Records provided:
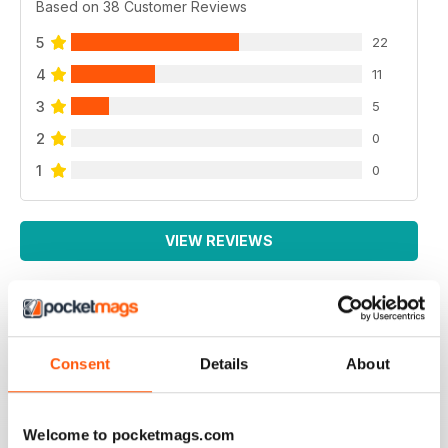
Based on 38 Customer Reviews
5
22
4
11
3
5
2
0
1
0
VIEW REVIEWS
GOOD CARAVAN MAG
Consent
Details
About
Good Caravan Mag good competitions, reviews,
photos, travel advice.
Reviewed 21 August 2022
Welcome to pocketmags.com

==

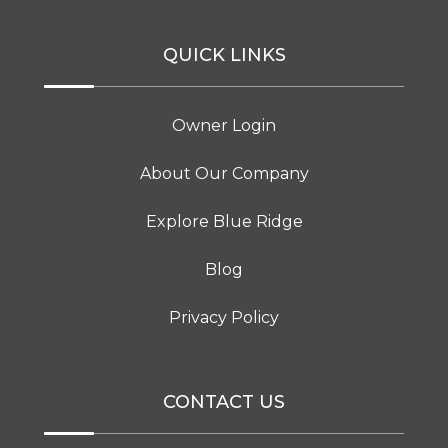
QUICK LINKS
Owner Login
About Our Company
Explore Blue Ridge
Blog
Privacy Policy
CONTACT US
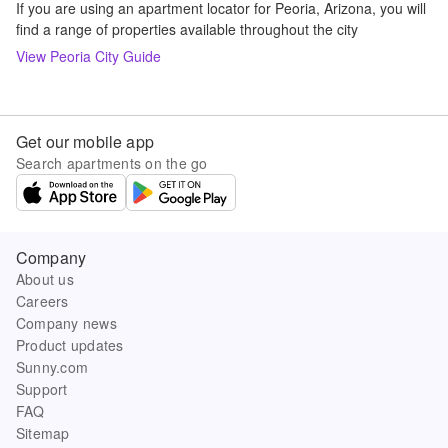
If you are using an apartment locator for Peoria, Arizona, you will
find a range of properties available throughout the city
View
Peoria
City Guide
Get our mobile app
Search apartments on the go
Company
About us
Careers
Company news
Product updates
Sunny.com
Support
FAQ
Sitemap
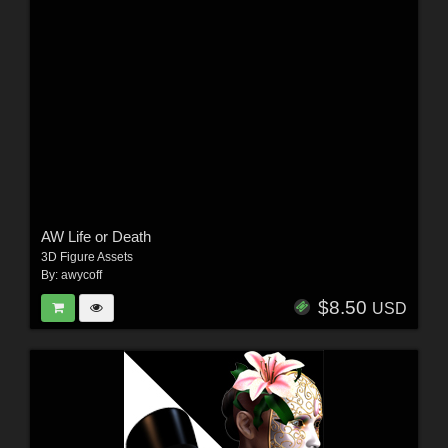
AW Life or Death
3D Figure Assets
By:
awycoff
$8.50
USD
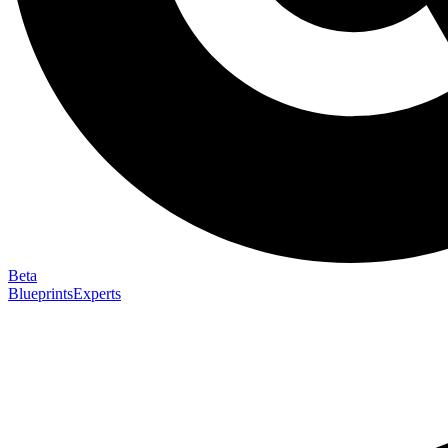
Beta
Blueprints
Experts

Directions for this task: Everything from the line with "Based on 38 Customer Reviews" through the line with "Welcome to pocketmags.com" should be written out exactly as it appears above, end lines included, and nothing outside that range.

Exercise answer:
Based on 38 Customer Reviews
5
22
4
11
3
5
2
0
1
0
VIEW REVIEWS
GOOD CARAVAN MAG
Consent
Details
About
Good Caravan Mag good competitions, reviews,
photos, travel advice.
Reviewed 21 August 2022
Welcome to pocketmags.com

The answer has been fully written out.